[Recorded information]:

- - - - -

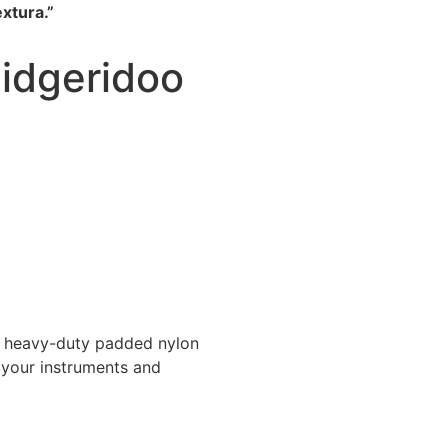
xtura.”
Didgeridoo
 heavy-duty padded nylon
t your instruments and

- - - - -

[Task prompt]: Keep the pictures out while you retype all of the data above exactly as it appears.

[Completed exercise]:
xtura.”
Didgeridoo
 heavy-duty padded nylon
t your instruments and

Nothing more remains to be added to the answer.